Eine neuartige Trainingsmethode in der Chirurgie bringt Einsparungen und höheren Lernkomfort. Operiert wird nun mit Virtual-Reality-Werkzeugen.


Die Gallenblase wird mit dem chirurgischen Instrument berührt, sie weicht zur Seite. Der Mediziner setzt eine Klemme, stoppt die Blutung und saugt den Blutsee ab. Eine ganz alltägliche Situation im Operationssaal? Mitnichten – denn dieser Patient besteht aus Software, seine Anatomie und Krankheitssymptome wurden programmiert.

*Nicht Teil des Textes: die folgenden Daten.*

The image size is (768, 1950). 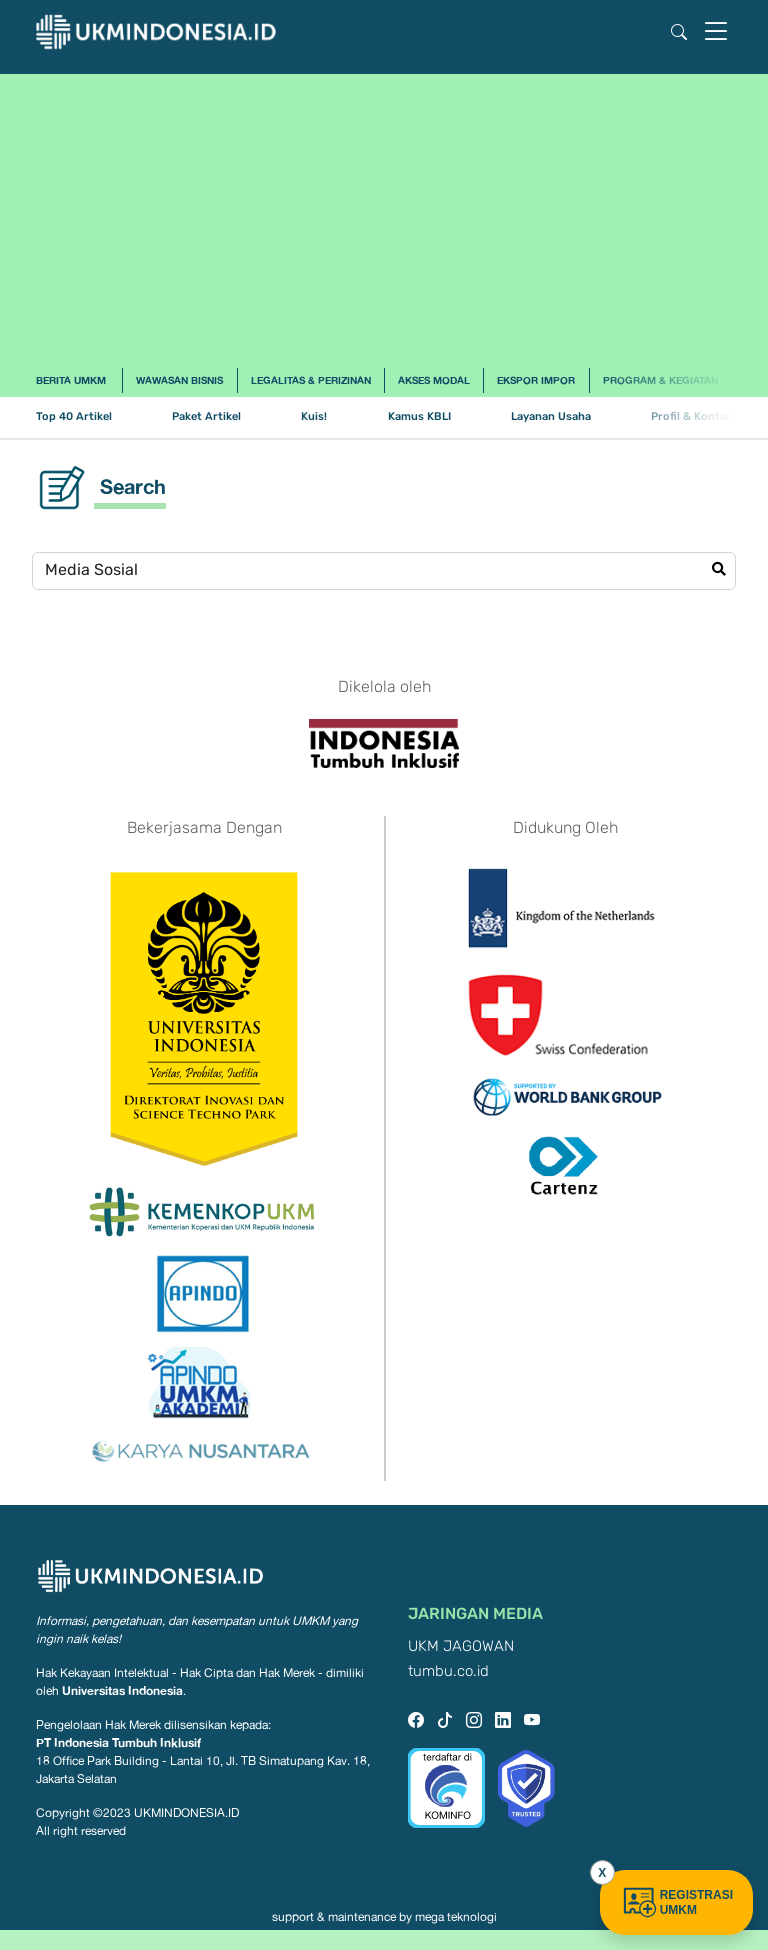 I want to click on Berita UMKM, so click(x=71, y=380).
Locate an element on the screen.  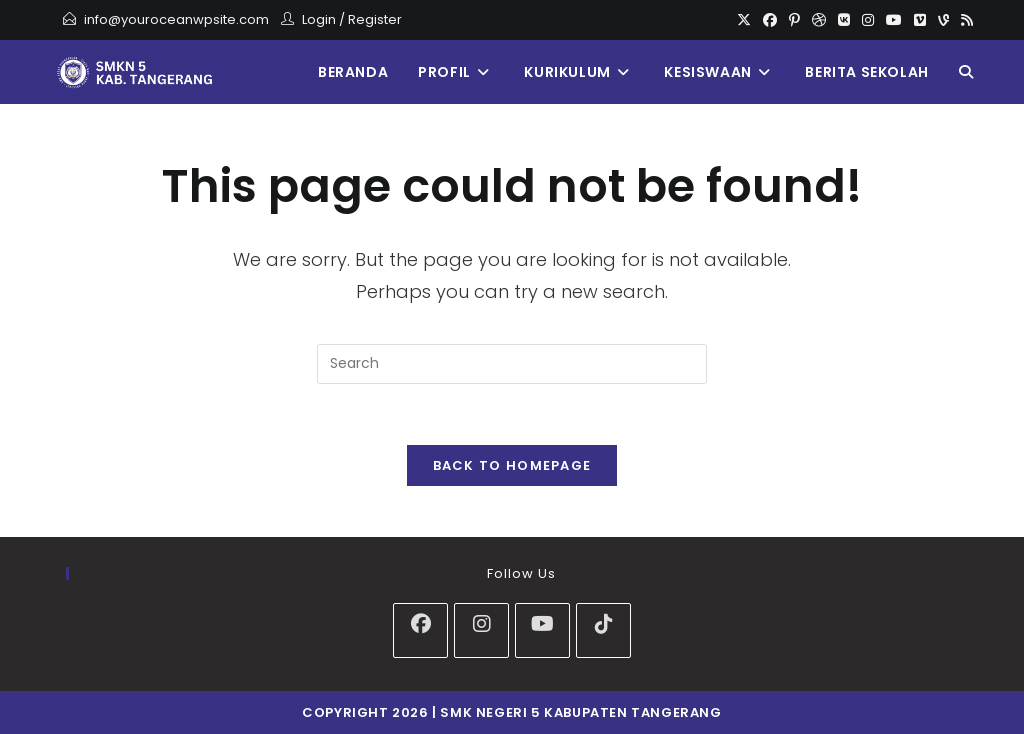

An der Medizinischen Universität Graz werden zum Erlernen von Operationstechniken Virtual-Reality-Simulatoren eingesetzt. Die neuen Trainingssysteme werden in Bereichen wie der minimal invasiven Chirurgie eingesetzt. Hierbei werden Bauchspiegelungen (Laparoskopie) nicht nur am Bildschirm nachgestellt, sondern über spezielle Handschuhmodelle auch haptisch simuliert. Über einen Monitor erfolgen die Echtzeitbewegungen der Instrumente und die zweidimensionale Darstellung des Operationsfeldes. Eine Kollisionserkennung registriert, wenn die virtuellen Organe von den Instrumenten berührt werden und gemäß den Eigenschaften der Körperteile werden physikalisch korrekte Reaktionen ausgelöst. Sie beginnen etwa zu bluten, wenn sie angeschnitten werden oder verformen sich unter mechanischer Einwirkung. Der Benutzer kann durch Hinweise geleitet oder gewarnt werden, wenn Aktionen ungeschickt oder falsch ausgeführt werden - in Form haptischer Rückkopplungen, die zu einer realitätsnahen Simulation führen. \"Der Simulator bietet dem Lernenden eine umfangreiche Auswahl an wichtigen Learning-Funktionen, die Möglichkeit, das Trainingsprofil zu speichern, zu analysieren und wieder aufzurufen\", erklärt die Medizinerin Ilirjana Bajraktari, Sektion Chirurgische Forschung an der Grazer Universitätsklinik.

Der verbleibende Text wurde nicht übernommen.